Legacy & release history

In the canonical discography it on the single Paperback Writer. Documented alternate versions include 2009 Stereo Remasters. Mono and stereo histories vary by era — see the dedicated section below. Rain occupies 14 pages in Lewisohn's reference frequency. John Lennon lead vocals appear in 73 canon songs, with 26 in Revolver, establishing this as characteristic Lennon work. Though originally a B-side, the track achieved canonical status through later anthologies and critical reassessment, recognized as a pioneering psychedelic recording that influenced the experimental directions rock music would take throughout the late 1960s (Lewisohn 1988, p.74).

Mono & stereo

Documented alternate versions

Released on

Cross-references

Other songs sharing themes (first-backwards-vocal, b-side, heavy-mid)

Other songs led by the same vocalist

Other songs from this era

first-backwards-vocalb-sideheavy-mid

References & external databases

On screen with the same title

Film, TV, and other screen works whose primary title matches this song. Some are direct cultural references (the 1965 Beatles film, the 2019 Danny Boyle feature). Many are coincidental title shares -- worth knowing about but not claiming as soundtrack appearances. Sorted by IMDB vote count.

  • Rain (1932, film) IMDB 6.9 · 3,514 votes [IMDB]
  • Rain (1929, short film) IMDB 7.2 · 2,072 votes [IMDB]
  • Rain (2019, TV episode) IMDB 7.7 · 1,798 votes [IMDB]
  • Rain (2001, film) IMDB 6.9 · 1,678 votes [IMDB]
  • Rain (2021, TV episode) IMDB 9.5 · 1,291 votes [IMDB]
  • Rain (2008, film) IMDB 6.4 · 461 votes [IMDB]
  • Rain (2006, film) IMDB 5.7 · 434 votes [IMDB]
  • Rain (2001, film) IMDB 5.3 · 383 votes [IMDB]
  • Rain (2001, film) IMDB 5.4 · 370 votes [IMDB]
  • Rain (2008, film) IMDB 6.6 · 187 votes [IMDB]
  • Rain (2020, film) IMDB 6.0 · 133 votes [IMDB]

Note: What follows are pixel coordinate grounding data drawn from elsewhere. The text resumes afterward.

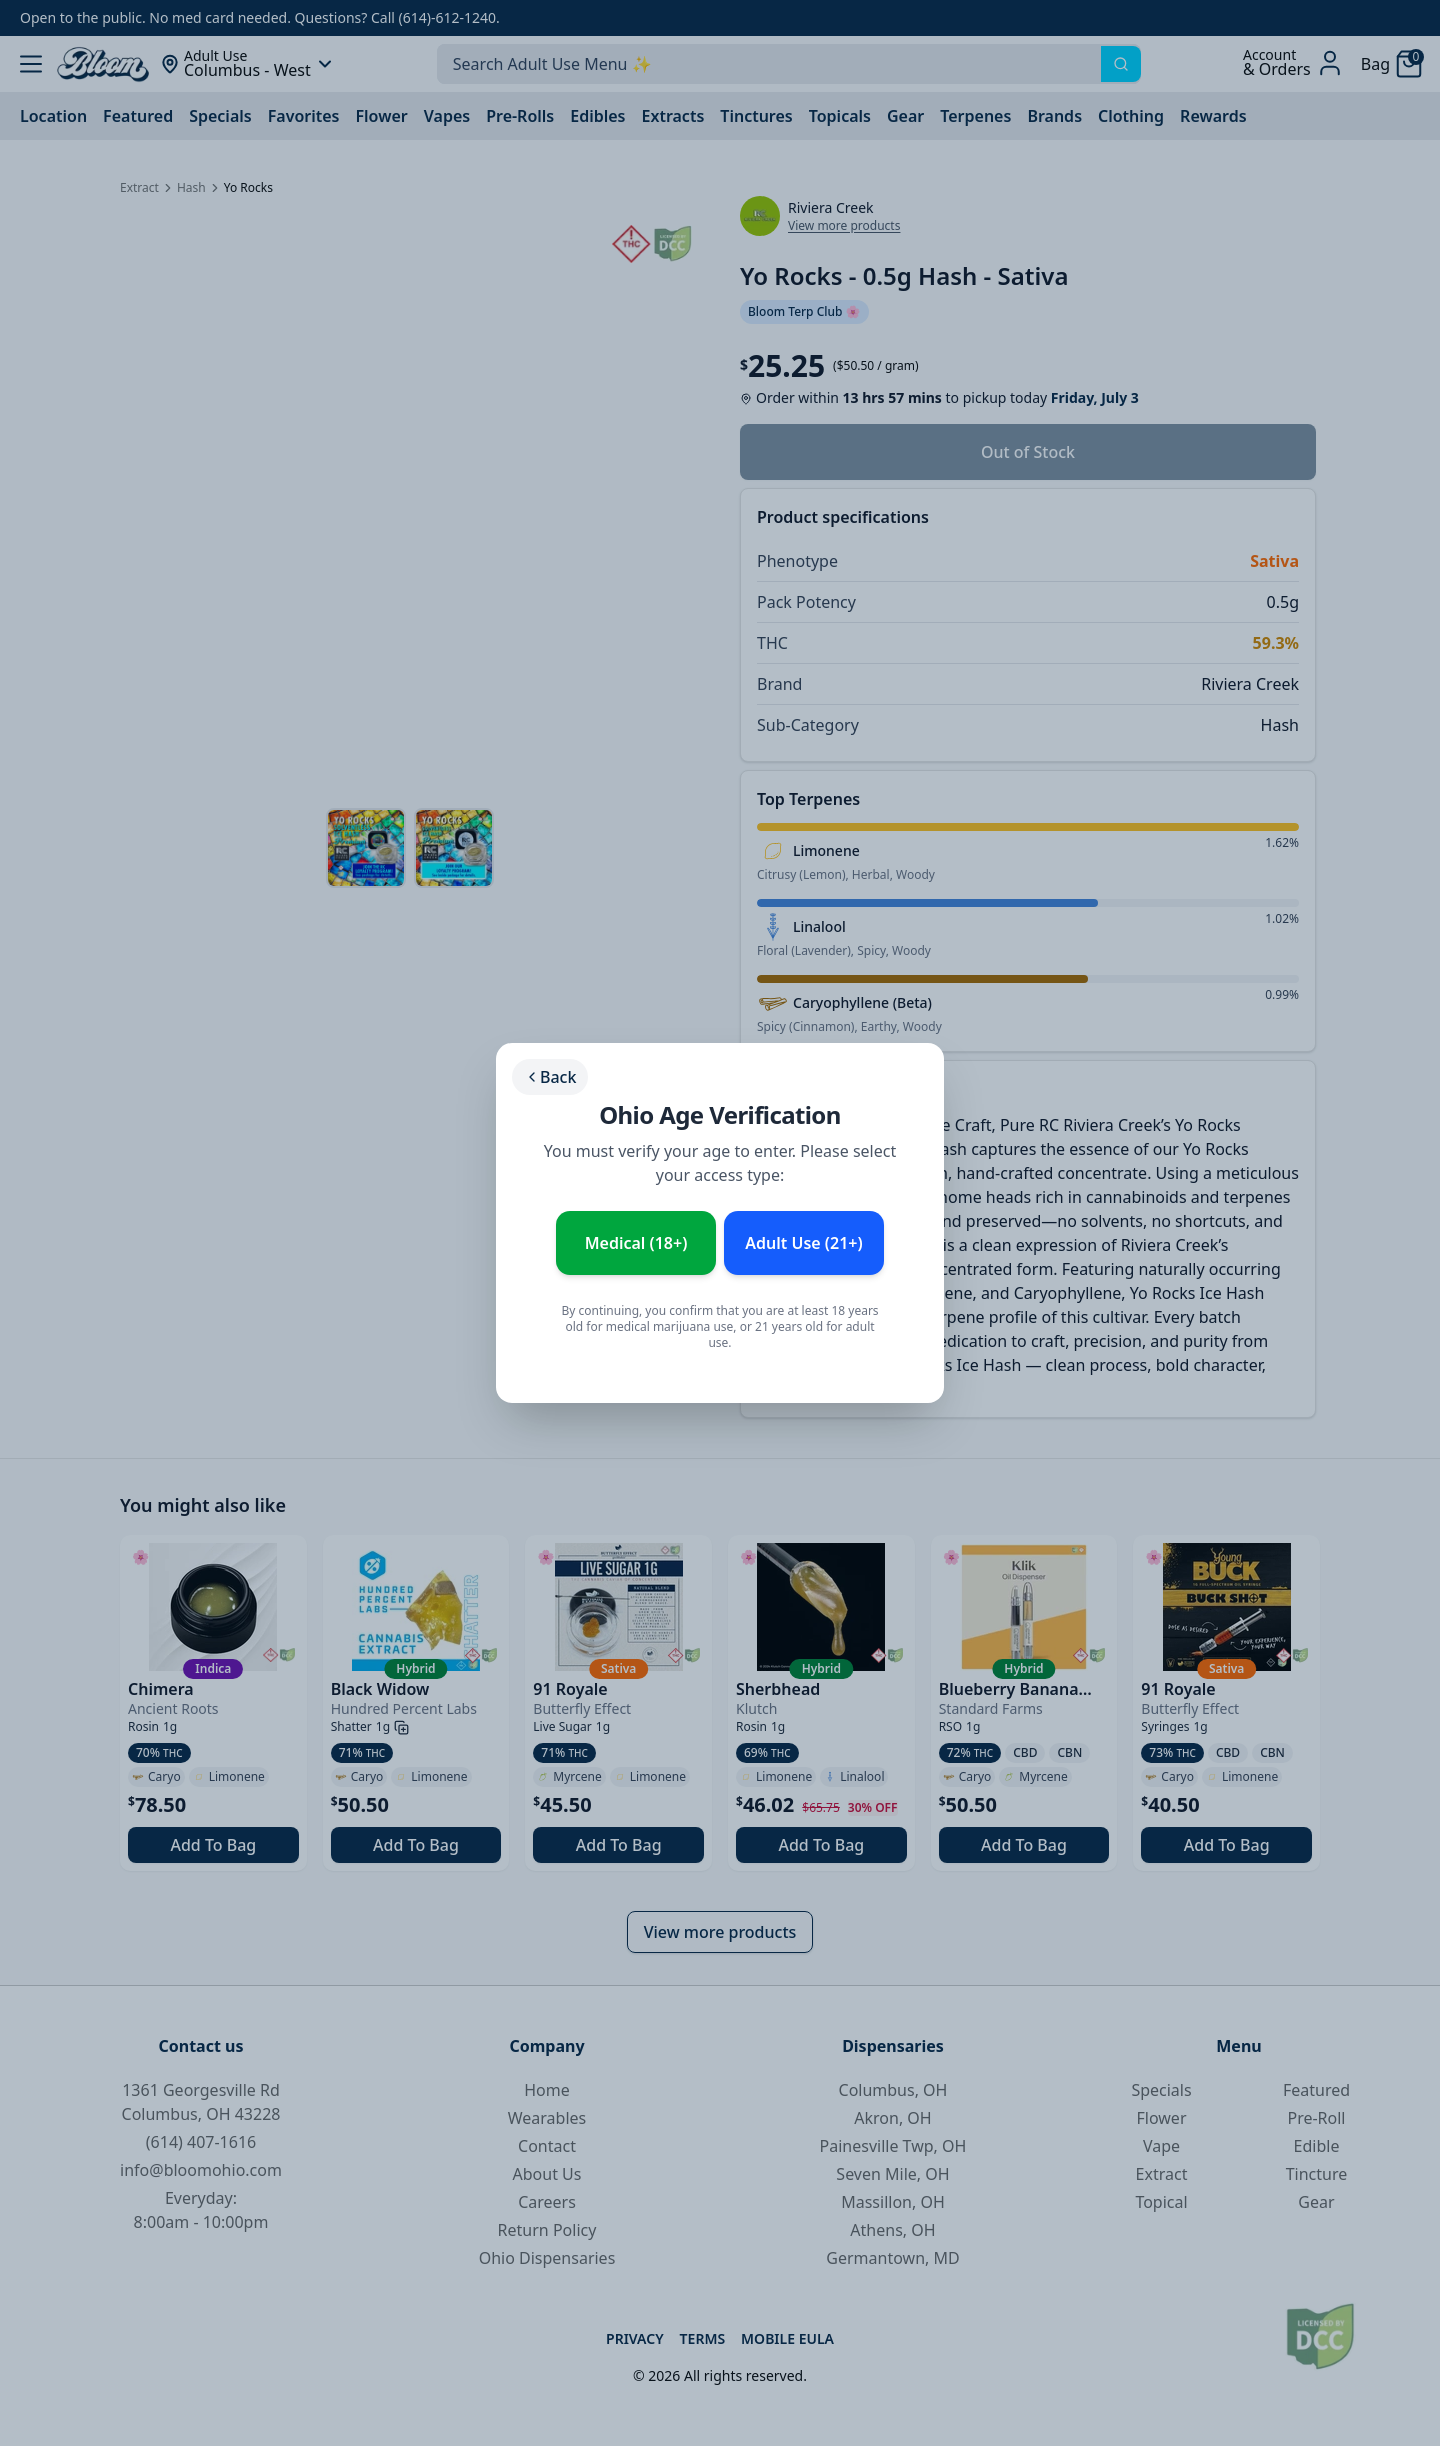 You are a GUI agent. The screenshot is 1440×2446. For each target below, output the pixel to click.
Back (550, 1077)
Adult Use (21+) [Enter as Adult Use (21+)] (803, 1243)
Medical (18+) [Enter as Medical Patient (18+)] (636, 1243) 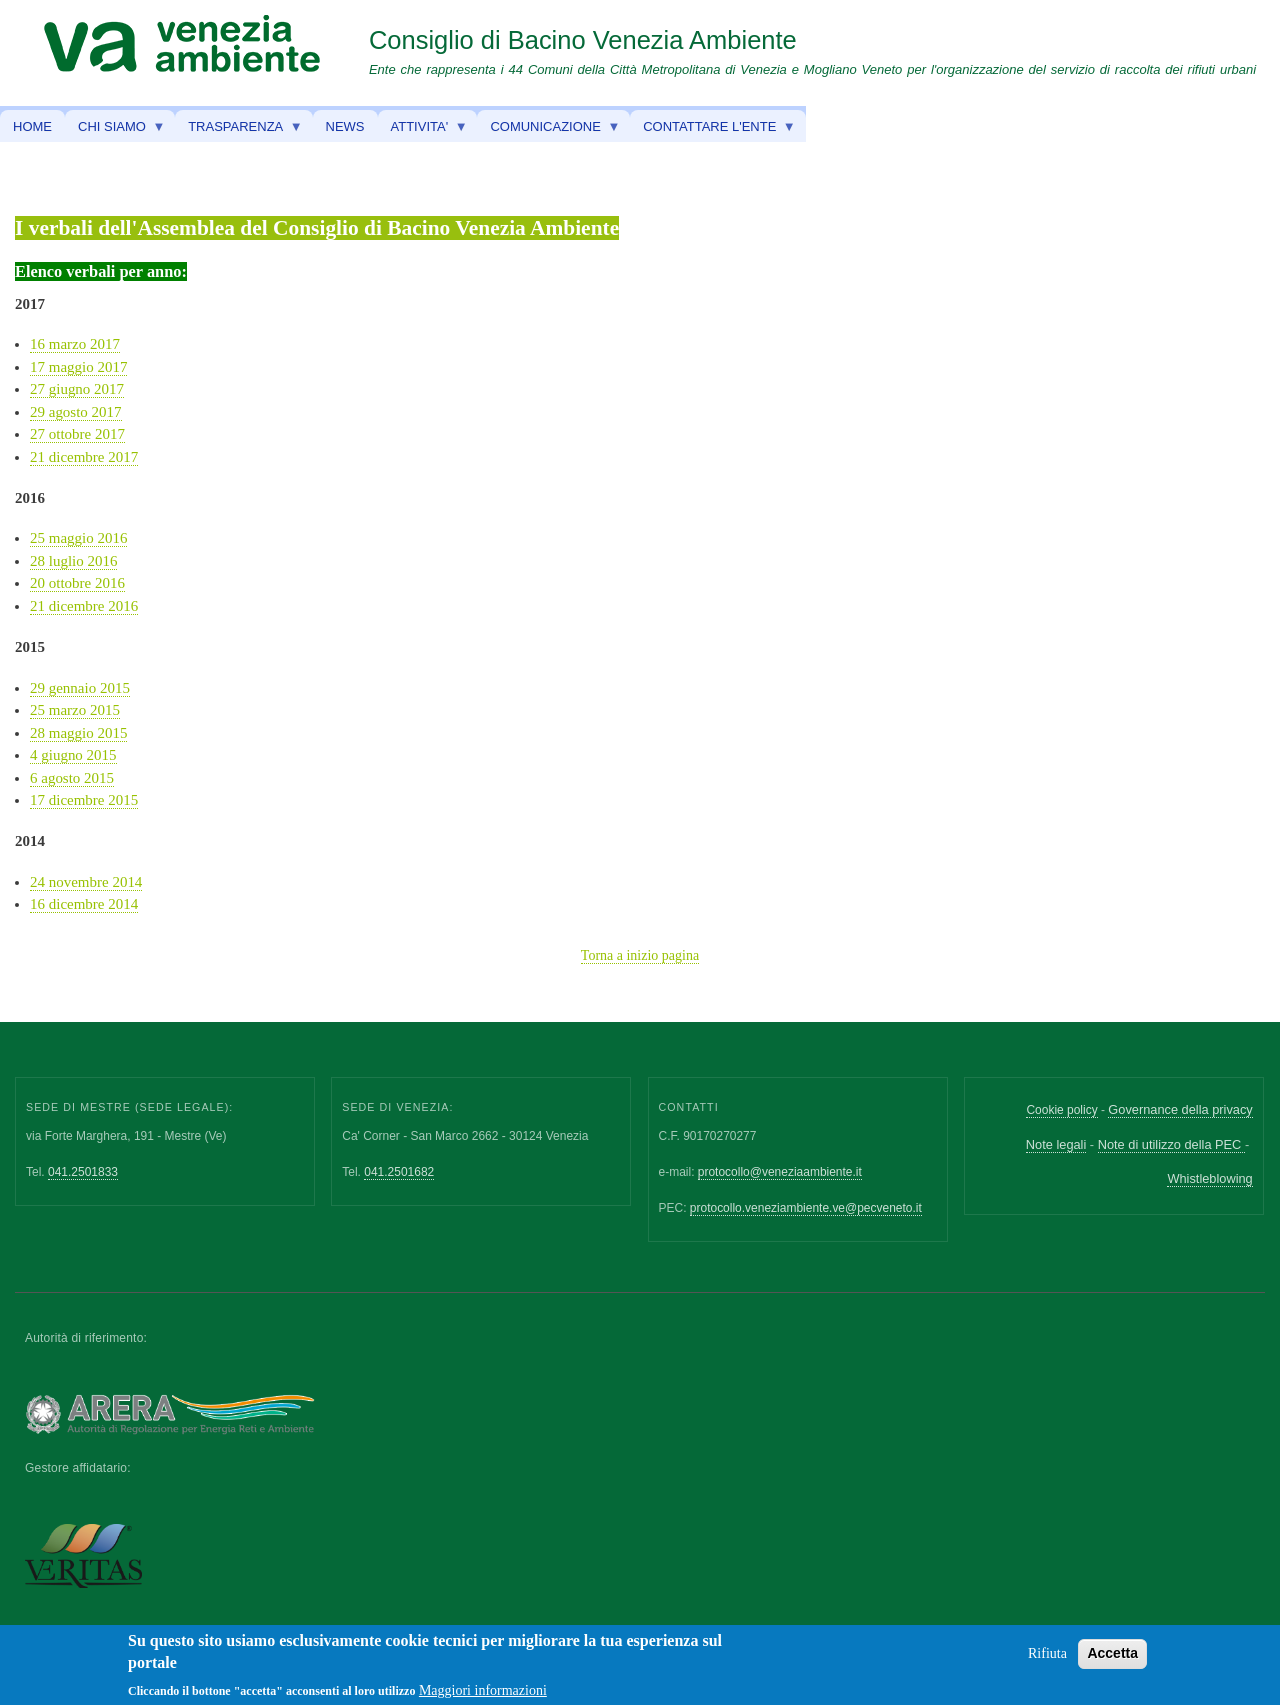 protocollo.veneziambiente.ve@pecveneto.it (806, 1208)
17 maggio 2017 (78, 367)
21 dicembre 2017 (84, 457)
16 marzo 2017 (75, 344)
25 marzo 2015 (75, 710)
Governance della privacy (1180, 1109)
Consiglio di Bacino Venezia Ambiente (583, 40)
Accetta (1112, 1659)
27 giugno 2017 (77, 389)
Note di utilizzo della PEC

Source: IMDB public dataset (title.basics.tsv + title.ratings.tsv) joined locally. Includes titles with sufficient vote counts to indicate cultural visibility.

Frequently asked

Who wrote Rain?

“Rain” is credited to John Lennon (Lennon–McCartney).

Who sings lead on Rain?

The lead vocal on “Rain” is by John Lennon.

When was Rain recorded?

“Rain” was recorded 14 Apr 1966 at EMI Studios, Abbey Road.

How many takes did Rain require?

Mark Lewisohn's session log documents up to 32 numbered takes for “Rain”.